In most empirical studies using null-hypothesis significance testing (NHST) that we receive, authors report only the statistical test, degrees of freedom, test value and P value. In some cases, we see only P values and nothing else. This extremely limited information can be misleading2 and in studies with very large sample sizes it is meaningless (as overpowered studies or studies with very large samples can identify statistically significant but trivial effects). We therefore require that authors also report effect sizes and confidence intervals. Reporting of NHST statistics should typically take the following form: statistic (degrees of freedom) = value; P = value; effect size statistic = value; and per cent confidence intervals = values.

The P value threshold of 0.05 for declaring significance is an arbitrary one that is established by convention. However, if authors choose to use NHST, we ask that they abide by the convention (except if they preregistered a different alpha level for their study, providing a robust justification for their choice3). Statements such as ‘marginally significant’ and ‘just missed statistical significance’ for P values above the threshold of 0.05 that are followed by theoretical interpretations as if the null hypothesis had been rejected are misleading. P values that exceed the conventional or prespecified threshold are simply not statistically significant and we ask that authors report them as such.

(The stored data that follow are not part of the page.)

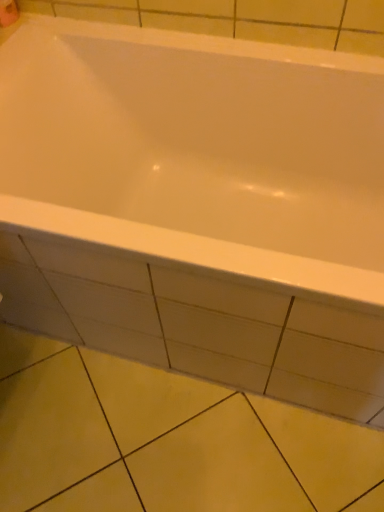 Question: Is white paper at upper left further to camera compared to white glossy bathtub at center?

Choices:
 (A) yes
 (B) no

Answer: (A)

Question: Would you consider white paper at upper left to be distant from white glossy bathtub at center?

Choices:
 (A) no
 (B) yes

Answer: (A)

Question: Considering the relative sizes of white paper at upper left and white glossy bathtub at center in the image provided, is white paper at upper left shorter than white glossy bathtub at center?

Choices:
 (A) no
 (B) yes

Answer: (B)

Question: Does white paper at upper left have a smaller size compared to white glossy bathtub at center?

Choices:
 (A) no
 (B) yes

Answer: (B)

Question: Is white paper at upper left closer to the viewer compared to white glossy bathtub at center?

Choices:
 (A) no
 (B) yes

Answer: (A)

Question: From a real-world perspective, is yellow matte tile at lower center positioned above or below white glossy bathtub at center?

Choices:
 (A) below
 (B) above

Answer: (A)

Question: Looking at their shapes, would you say yellow matte tile at lower center is wider or thinner than white glossy bathtub at center?

Choices:
 (A) thin
 (B) wide

Answer: (A)

Question: Relative to white glossy bathtub at center, is yellow matte tile at lower center in front or behind?

Choices:
 (A) front
 (B) behind

Answer: (B)

Question: Would you say yellow matte tile at lower center is to the left or to the right of white glossy bathtub at center in the picture?

Choices:
 (A) right
 (B) left

Answer: (B)

Question: Does point (264, 274) appear closer or farther from the camera than point (3, 10)?

Choices:
 (A) farther
 (B) closer

Answer: (B)

Question: Is white glossy bathtub at center wider or thinner than white paper at upper left?

Choices:
 (A) thin
 (B) wide

Answer: (B)

Question: Looking at the image, does white glossy bathtub at center seem bigger or smaller compared to white paper at upper left?

Choices:
 (A) big
 (B) small

Answer: (A)

Question: From the image's perspective, is white glossy bathtub at center positioned above or below white paper at upper left?

Choices:
 (A) above
 (B) below

Answer: (B)

Question: From the image's perspective, is white paper at upper left above or below yellow matte tile at lower center?

Choices:
 (A) below
 (B) above

Answer: (B)

Question: From a real-world perspective, relative to yellow matte tile at lower center, is white paper at upper left vertically above or below?

Choices:
 (A) above
 (B) below

Answer: (A) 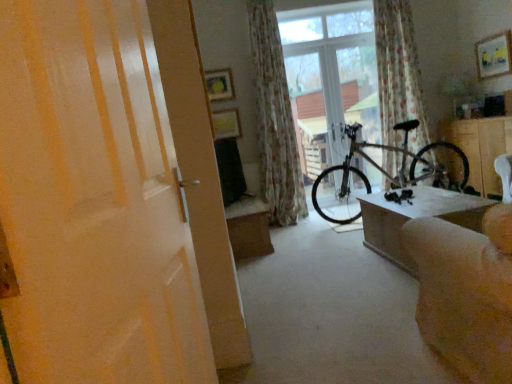 Question: Looking at their shapes, would you say wooden table at center, marked as the first table in a back-to-front arrangement, is wider or thinner than wooden cabinet at right?

Choices:
 (A) thin
 (B) wide

Answer: (A)

Question: From the image's perspective, is wooden table at center, placed as the second table when sorted from front to back, located above or below wooden cabinet at right?

Choices:
 (A) below
 (B) above

Answer: (A)

Question: Based on their relative distances, which object is nearer to the beige fabric couch at lower right?

Choices:
 (A) floral fabric curtain at center, acting as the second curtain starting from the left
 (B) matte wooden picture frame at upper center, the first picture frame from the left
 (C) matte white door at center
 (D) transparent glass window at center
 (E) matte yellow picture frame at upper center, which appears as the second picture frame when viewed from the right

Answer: (C)

Question: Estimate the real-world distances between objects in this image. Which object is closer to the matte white door at center?

Choices:
 (A) floral fabric curtain at center, acting as the second curtain starting from the left
 (B) wooden cabinet at right
 (C) wooden coffee table at lower right, which ranks as the 2th table in left-to-right order
 (D) matte yellow picture frame at upper center, which ranks as the first picture frame in bottom-to-top order
 (E) wooden table at center, the first table from the left

Answer: (C) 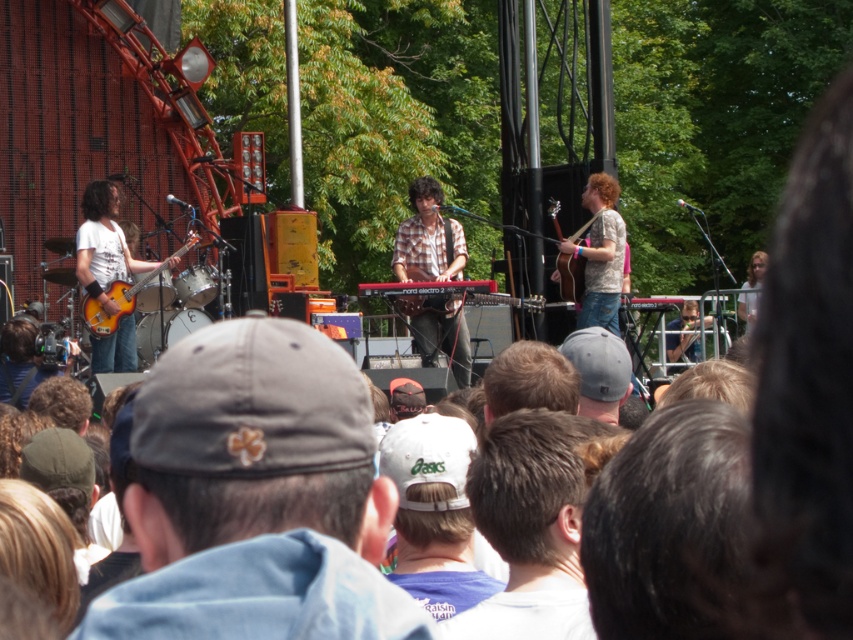 Is matte yellow guitar at left behind wooden acoustic guitar at right?

No, it is in front of wooden acoustic guitar at right.

What are the coordinates of `matte yellow guitar at left` in the screenshot? It's located at (103, 244).

Between plaid shirt at center and matte yellow guitar at left, which one has less height?

matte yellow guitar at left

Which is more to the right, plaid shirt at center or matte yellow guitar at left?

Positioned to the right is plaid shirt at center.

Which is in front, point (456, 269) or point (119, 342)?

Point (456, 269)

This screenshot has width=853, height=640. Find the location of `plaid shirt at center`. plaid shirt at center is located at coordinates click(428, 237).

Is dark brown hair at center below light brown hair at right?

Indeed, dark brown hair at center is positioned under light brown hair at right.

Who is taller, dark brown hair at center or light brown hair at right?

With more height is light brown hair at right.

What are the coordinates of `dark brown hair at center` in the screenshot? It's located at (671, 529). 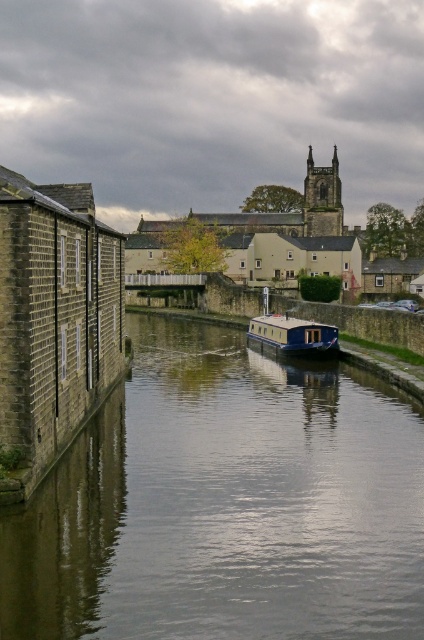 Which is above, smooth concrete canal at center or blue glossy houseboat at center?

blue glossy houseboat at center is higher up.

Is the position of smooth concrete canal at center more distant than that of blue glossy houseboat at center?

No, it is not.

Is point (407, 636) farther from camera compared to point (250, 321)?

No, it is in front of (250, 321).

Find the location of a particular element. This screenshot has width=424, height=640. smooth concrete canal at center is located at coordinates (225, 502). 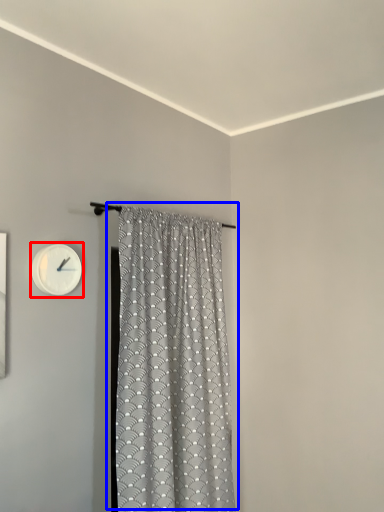 Question: Which object appears farthest to the camera in this image, wall clock (highlighted by a red box) or curtain (highlighted by a blue box)?

Choices:
 (A) wall clock
 (B) curtain

Answer: (A) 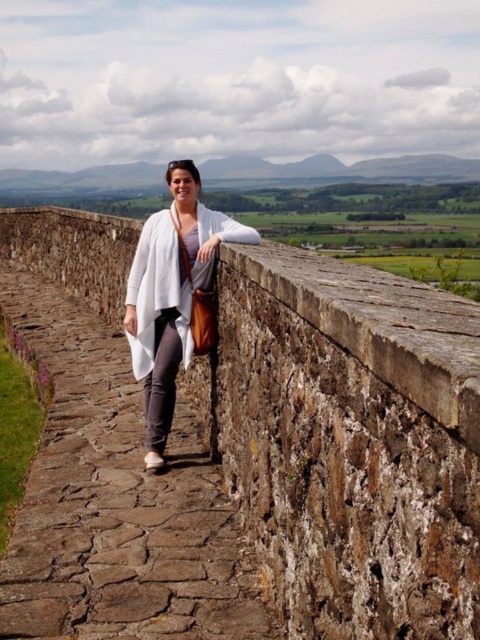 You are a painter who wants to paint the brown stone wall at center and the white matte cardigan at center. Which object requires more horizontal space on your canvas to accurately depict its full width?

The brown stone wall at center requires more horizontal space on the canvas because its width surpasses that of the white matte cardigan at center.

You are a photographer trying to capture the brown stone wall at center and the white matte cardigan at center in a single shot. Can you position yourself so that both objects are fully visible in the frame without any part of them being cut off?

The brown stone wall at center is in front of the white matte cardigan at center, so if you position yourself behind the white matte cardigan at center and face towards the brown stone wall at center, both objects will be visible in the frame.

What are the coordinates of the brown stone wall at center?

The brown stone wall at center is located at point (349, 442). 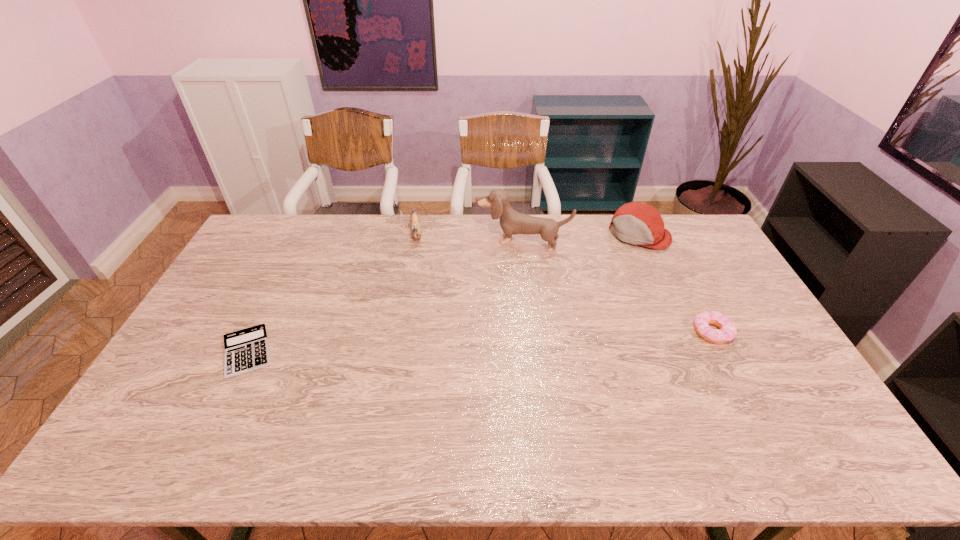 The width and height of the screenshot is (960, 540). Find the location of `vacant space on the desktop that is between the leftmost object and the second shortest object and is positioned at the face of the puppy`. vacant space on the desktop that is between the leftmost object and the second shortest object and is positioned at the face of the puppy is located at coordinates (486, 342).

Where is `vacant space on the desktop that is between the calculator and the doughnut and is positioned on the front-facing side of the cap`? vacant space on the desktop that is between the calculator and the doughnut and is positioned on the front-facing side of the cap is located at coordinates (550, 339).

The image size is (960, 540). In order to click on vacant space on the desktop that is between the shortest object and the second shortest object and is positioned on the peel of the fourth object from right to left in this screenshot , I will do `click(427, 345)`.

One of the most common issues that we encounter in submitted manuscripts is inferences about differences between studies or conditions, where the authors compare statistical significance levels without using formal statistical tests of the difference itself. In a 2006 article, Gelman and Stern provided a compelling explanation as to why “the difference between significant and not significant is not itself statistically significant”4. Using significance levels to compare effect estimates is not appropriate and we ask authors to provide statistical evidence of any argued difference.

If authors carry out multiple comparisons, we expect that they will use a form of adjustment or correction (for example, Bonferroni, Benjamini–Hochberg, family-wise error rate or false-discovery rate) that is appropriate for their data and the number of comparisons they are performing. This correction is an essential part of the analysis (not merely a robustness check) and all interpretations of results should be based on the corrected P values.

We select studies for peer review and publication based on the importance of the research question, the breadth of its potential relevance to a multidisciplinary audience and the substantiveness of the evidence, not on the basis of their results. This means that we publish studies where the main results are null. For studies reporting statistically null results, we ask authors not to interpret the absence of evidence as evidence of absence. There is no statistical test that can demonstrate the absence of an effect. Statements such as ‘there is no association between X and Y’ or ‘X has no effect on Y’ are inaccurate, and are best revised to read ‘[no or little] credible evidence of an association between X and Y’ or ‘[no or little] credible evidence that X affects Y.’

Regardless of whether the main or ancillary results are null, if these results are interpreted in the article we ask that authors use an appropriate statistical method for interpreting them (for example, Bayes factors5 or equivalence tests6).

Power is fundamental for all studies, regardless of the direction of the results. Null results in underpowered studies are uninterpretable. If researchers did not use a formal method to prespecify their sample size and the main results of their study are null, we ask that they perform a power sensitivity analysis7. This should demonstrate the power of their statistical test across a range of possible effect sizes that includes the smallest theoretically or practically meaningful effect size.

There are numerous calls to retire statistical significance or entirely move away from NHST. Until that happens, however, it is important to make sure that published research using NHST makes statistically valid inferences that are appropriately interpreted.